I am able to commit to 40 hours per week during the Google Summer of Code period. I will also be committing to 6 hours per week tutoring Python and algorithm classes during this period.

Before April 25:

  • Familiarise myself with SymPy’s code, community and procedures.
  • Familiarise myself with SymPy’s current Cython use and build system.
  • Research ways to add Cython support (headers, decorators, etc.).

April 25 – May 23 (Before the official coding time):

  • I will stay in constant contact with my mentor and the SymPy community using email, voice chat or instant messaging. I will participate in community discussions during this time on SymPy’s build system, use of Cython or performance. This will allow me to become a part of the community and give me an understanding of the current direction of SymPy.
  • I will make use of this time to prioritise SymPy modules for optimisation. I will weigh community opinion, module dependence, module performance and stability of a module’s code to build a case for a prioritised list of modules to be optimised.
  • Lastly, I will report my approach of optimisation and prioritised list of modules to be optimised to the SymPy community. I will then review the feedback.

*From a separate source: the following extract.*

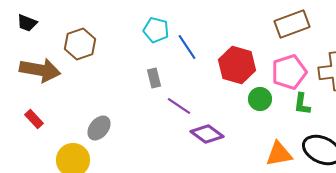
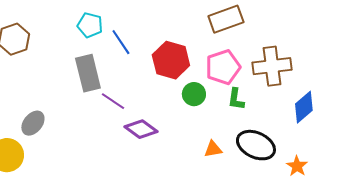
gray rectangle: (154, 78) -> (88, 73), size x1.8
orange triangle: (279, 154) -> (213, 149), size x0.7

May 23 – June 11 (Official coding period starts):

  • Write Cython code for chosen SymPy modules.
  • Write tests for Cython support, including benchmarks to measure performance improvements.
  • I will tweet completion of milestones, challenges encountered and comments as I go.

MID TERM EVALUATION

July 15 – August 15:

The second half of the project will focus on code stability.

  • I will estimate the progress I can make in completing the optimisation of modules and focus on completing modules so none are left nearly completed.
  • Compile and test code on major platforms
  • Document my Cython implementation on the SymPy wiki. This information will be useful to other developers writing Cython for SymPy.
  • Work with the Cython open source project to fix bugs and optimise code if necessary.
  • Rigorous testing and bug fixes.

August 15– August 26:

  • Testing and cleaning up of code.
  • Completing documentation.

Cythonizing SymPy

HOW CYTHON BENEFITS SYMPY

  1. Improves performance.

  2. Generates static code that finds type errors.

  3. Adds functionality to the Python language (calling C code, constants).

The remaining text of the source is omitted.